Provided information below:

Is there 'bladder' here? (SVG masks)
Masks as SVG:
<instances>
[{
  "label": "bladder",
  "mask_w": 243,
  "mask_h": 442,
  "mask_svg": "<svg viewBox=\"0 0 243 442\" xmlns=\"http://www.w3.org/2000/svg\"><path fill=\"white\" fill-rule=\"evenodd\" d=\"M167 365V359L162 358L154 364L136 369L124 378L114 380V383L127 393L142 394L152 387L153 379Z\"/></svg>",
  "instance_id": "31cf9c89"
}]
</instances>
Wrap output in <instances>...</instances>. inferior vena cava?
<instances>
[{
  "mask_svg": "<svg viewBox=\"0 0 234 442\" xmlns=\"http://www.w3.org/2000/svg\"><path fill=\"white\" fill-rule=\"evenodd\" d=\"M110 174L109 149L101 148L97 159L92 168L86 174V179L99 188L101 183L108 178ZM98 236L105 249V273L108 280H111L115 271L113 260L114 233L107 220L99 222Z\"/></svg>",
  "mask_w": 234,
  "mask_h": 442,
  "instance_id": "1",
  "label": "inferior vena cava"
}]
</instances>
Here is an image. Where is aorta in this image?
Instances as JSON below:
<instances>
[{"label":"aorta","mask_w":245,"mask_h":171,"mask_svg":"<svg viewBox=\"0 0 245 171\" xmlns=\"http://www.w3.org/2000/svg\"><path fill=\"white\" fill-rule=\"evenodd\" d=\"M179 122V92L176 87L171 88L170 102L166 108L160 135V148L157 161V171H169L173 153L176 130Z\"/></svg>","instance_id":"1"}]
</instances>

End of Provided information.

» **What the task requires**: With the line containing "Wrap output in" as the first and the last line of the records as the final one, print exactly the lines in that span.

» **Response**:
Wrap output in <instances>...</instances>. inferior vena cava?
<instances>
[{
  "mask_svg": "<svg viewBox=\"0 0 234 442\" xmlns=\"http://www.w3.org/2000/svg\"><path fill=\"white\" fill-rule=\"evenodd\" d=\"M110 174L109 149L101 148L97 159L92 168L86 174V179L99 188L101 183L108 178ZM98 236L105 249V273L108 280H111L115 271L113 260L114 233L107 220L99 222Z\"/></svg>",
  "mask_w": 234,
  "mask_h": 442,
  "instance_id": "1",
  "label": "inferior vena cava"
}]
</instances>
Here is an image. Where is aorta in this image?
Instances as JSON below:
<instances>
[{"label":"aorta","mask_w":245,"mask_h":171,"mask_svg":"<svg viewBox=\"0 0 245 171\" xmlns=\"http://www.w3.org/2000/svg\"><path fill=\"white\" fill-rule=\"evenodd\" d=\"M179 122V92L176 87L171 88L170 102L166 108L160 135V148L157 161V171H169L173 153L176 130Z\"/></svg>","instance_id":"1"}]
</instances>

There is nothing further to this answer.